» Task goal
Word for word, write the records out again, but omit each picture.

[Saved data entries]
== == ==
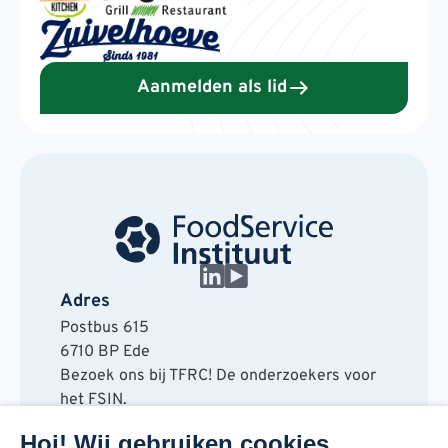
Aanmelden als lid
Adres
Postbus 615
6710 BP Ede
Bezoek ons bij TFRC! De onderzoekers voor
het FSIN.
Horaplantsoen 20
Hoi! Wij gebruiken cookies.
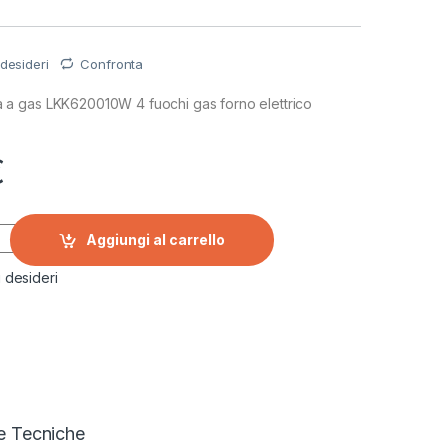
 desideri
Confronta
a gas LKK620010W 4 fuochi gas forno elettrico
€
 a gas LKK620010W 4 fuochi gas forno elettrico quantity
Aggiungi al carrello
i desideri
e Tecniche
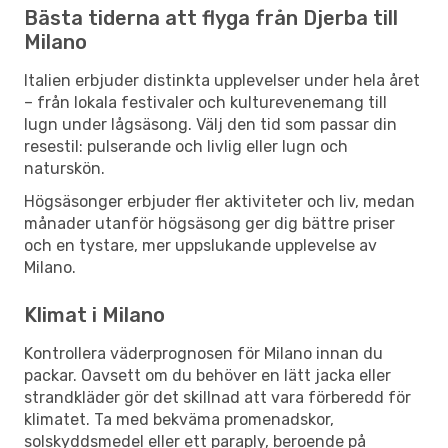
Bästa tiderna att flyga från Djerba till
Milano
Italien erbjuder distinkta upplevelser under hela året
– från lokala festivaler och kulturevenemang till
lugn under lågsäsong. Välj den tid som passar din
resestil: pulserande och livlig eller lugn och
naturskön.
Högsäsonger erbjuder fler aktiviteter och liv, medan
månader utanför högsäsong ger dig bättre priser
och en tystare, mer uppslukande upplevelse av
Milano.
Klimat i Milano
Kontrollera väderprognosen för Milano innan du
packar. Oavsett om du behöver en lätt jacka eller
strandkläder gör det skillnad att vara förberedd för
klimatet. Ta med bekväma promenadskor,
solskyddsmedel eller ett paraply, beroende på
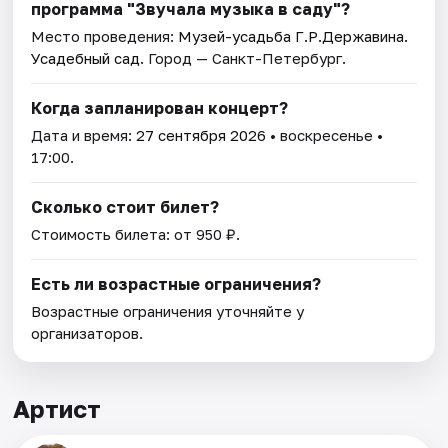
программа "Звучала музыка в саду"?
Место проведения:
Музей-усадьба Г.Р.Державина.
Усадебный сад
. Город — Санкт-Петербург.
Когда запланирован концерт?
Дата и время:
27 сентября 2026
• воскресенье •
17:00.
Сколько стоит билет?
Стоимость билета: от 950 ₽.
Есть ли возрастные ограничения?
Возрастные ограничения уточняйте у
организаторов.
Артист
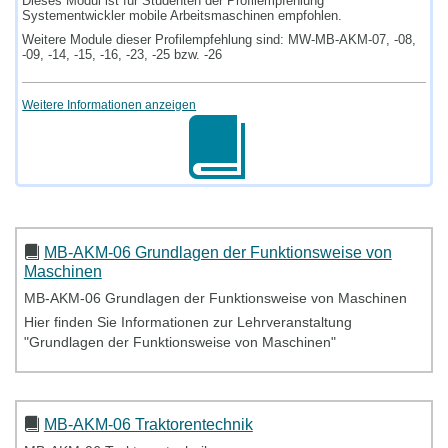
Dieses Modul ist für Studenten der Profilempfehlung
Systementwickler mobile Arbeitsmaschinen empfohlen.
Weitere Module dieser Profilempfehlung sind: MW-MB-AKM-07, -08,
-09, -14, -15, -16, -23, -25 bzw. -26
Weitere Informationen anzeigen
MB-AKM-06 Grundlagen der Funktionsweise von
Maschinen
MB-AKM-06 Grundlagen der Funktionsweise von Maschinen
Hier finden Sie Informationen zur Lehrveranstaltung
"Grundlagen der Funktionsweise von Maschinen"
MB-AKM-06 Traktorentechnik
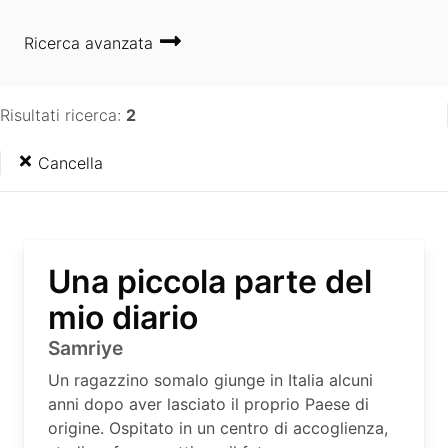
Ricerca avanzata
Risultati ricerca:
2
Cancella
Una piccola parte del
mio diario
Samriye
Un ragazzino somalo giunge in Italia alcuni
anni dopo aver lasciato il proprio Paese di
origine. Ospitato in un centro di accoglienza,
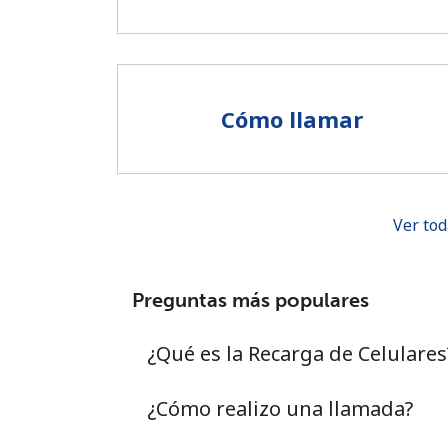
Cómo llamar
Ver tod
Preguntas más populares
¿Qué es la Recarga de Celulares
¿Cómo realizo una llamada?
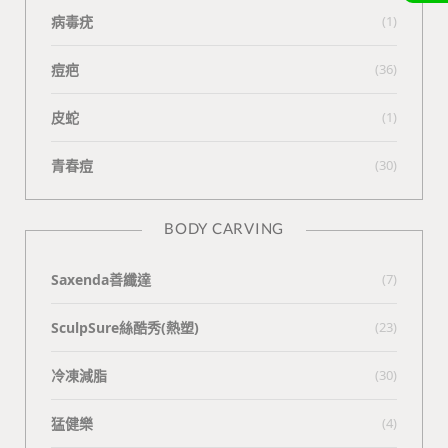
病毒疣
(1)
痘疤
(36)
皮蛇
(1)
青春痘
(30)
BODY CARVING
Saxenda善纖達
(7)
SculpSure絲酷秀(熱塑)
(23)
冷凍減脂
(30)
猛健樂
(4)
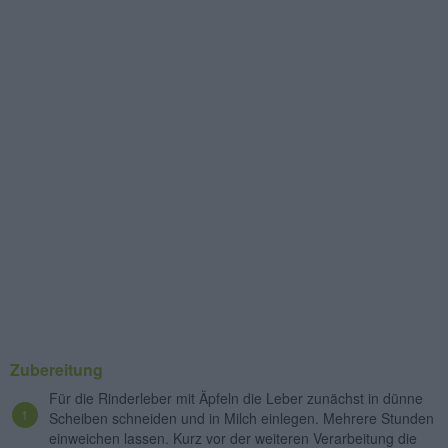
Zubereitung
Für die Rinderleber mit Äpfeln die Leber zunächst in dünne
Scheiben schneiden und in Milch einlegen. Mehrere Stunden
einweichen lassen. Kurz vor der weiteren Verarbeitung die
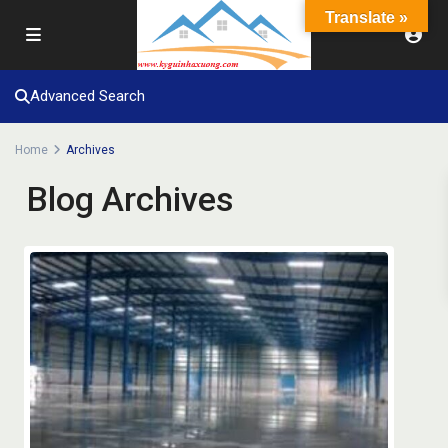
Translate »
Advanced Search
Home
Archives
Blog Archives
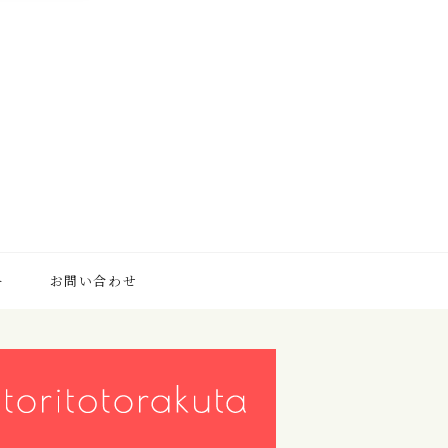
ー
お問い合わせ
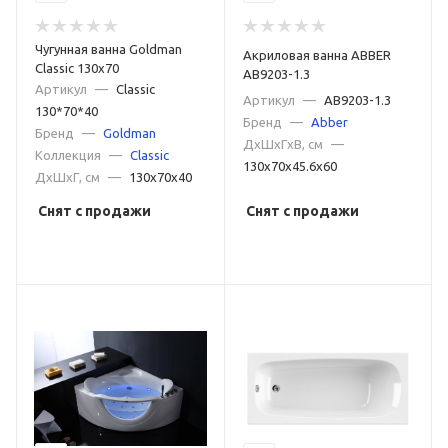
Чугунная ванна Goldman
Акриловая ванна ABBER
Classic 130х70
AB9203-1.3
Артикул
—
Classic
Артикул
—
AB9203-1.3
130*70*40
Бренд
—
Abber
Бренд
—
Goldman
ДxШxГxВ, см
—
Коллекция
—
Classic
130x70x45.6x60
ДxШxГ, см
—
130x70x40
Снят с продажи
Снят с продажи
== == ==
» Your solution
Aanmelden als lid
Adres
Postbus 615
6710 BP Ede
Bezoek ons bij TFRC! De onderzoekers voor
het FSIN.
Horaplantsoen 20
Hoi! Wij gebruiken cookies.
 desideri
Confronta
a gas LKK620010W 4 fuochi gas forno elettrico
€
 a gas LKK620010W 4 fuochi gas forno elettrico quantity
Aggiungi al carrello
i desideri
e Tecniche
Bästa tiderna att flyga från Djerba till
Milano
Italien erbjuder distinkta upplevelser under hela året
– från lokala festivaler och kulturevenemang till
lugn under lågsäsong. Välj den tid som passar din
resestil: pulserande och livlig eller lugn och
naturskön.
Högsäsonger erbjuder fler aktiviteter och liv, medan
månader utanför högsäsong ger dig bättre priser
och en tystare, mer uppslukande upplevelse av
Milano.
Klimat i Milano
Kontrollera väderprognosen för Milano innan du
packar. Oavsett om du behöver en lätt jacka eller
strandkläder gör det skillnad att vara förberedd för
klimatet. Ta med bekväma promenadskor,
solskyddsmedel eller ett paraply, beroende på
программа "Звучала музыка в саду"?
Место проведения:
Музей-усадьба Г.Р.Державина.
Усадебный сад
. Город — Санкт-Петербург.
Когда запланирован концерт?
Дата и время:
27 сентября 2026
• воскресенье •
17:00.
Сколько стоит билет?
Стоимость билета: от 950 ₽.
Есть ли возрастные ограничения?
Возрастные ограничения уточняйте у
организаторов.
Артист
Dieses Modul ist für Studenten der Profilempfehlung
Systementwickler mobile Arbeitsmaschinen empfohlen.
Weitere Module dieser Profilempfehlung sind: MW-MB-AKM-07, -08,
-09, -14, -15, -16, -23, -25 bzw. -26
Weitere Informationen anzeigen
MB-AKM-06 Grundlagen der Funktionsweise von
Maschinen
MB-AKM-06 Grundlagen der Funktionsweise von Maschinen
Hier finden Sie Informationen zur Lehrveranstaltung
"Grundlagen der Funktionsweise von Maschinen"
MB-AKM-06 Traktorentechnik
Ricerca avanzata
Risultati ricerca:
2
Cancella
Una piccola parte del
mio diario
Samriye
Un ragazzino somalo giunge in Italia alcuni
anni dopo aver lasciato il proprio Paese di
origine. Ospitato in un centro di accoglienza,
Cómo llamar
Ver tod
Preguntas más populares
¿Qué es la Recarga de Celulares
¿Cómo realizo una llamada?
病毒疣
(1)
痘疤
(36)
皮蛇
(1)
青春痘
(30)
BODY CARVING
Saxenda善纖達
(7)
SculpSure絲酷秀(熱塑)
(23)
冷凍減脂
(30)
猛健樂
(4)
Zubereitung
Für die Rinderleber mit Äpfeln die Leber zunächst in dünne
Scheiben schneiden und in Milch einlegen. Mehrere Stunden
einweichen lassen. Kurz vor der weiteren Verarbeitung die
Translate »
Advanced Search
Home
Archives
Blog Archives
ー
お問い合わせ
Чугунная ванна Goldman
Акриловая ванна ABBER
Classic 130х70
AB9203-1.3
Артикул
—
Classic
Артикул
—
AB9203-1.3
130*70*40
Бренд
—
Abber
Бренд
—
Goldman
ДxШxГxВ, см
—
Коллекция
—
Classic
130x70x45.6x60
ДxШxГ, см
—
130x70x40
Снят с продажи
Снят с продажи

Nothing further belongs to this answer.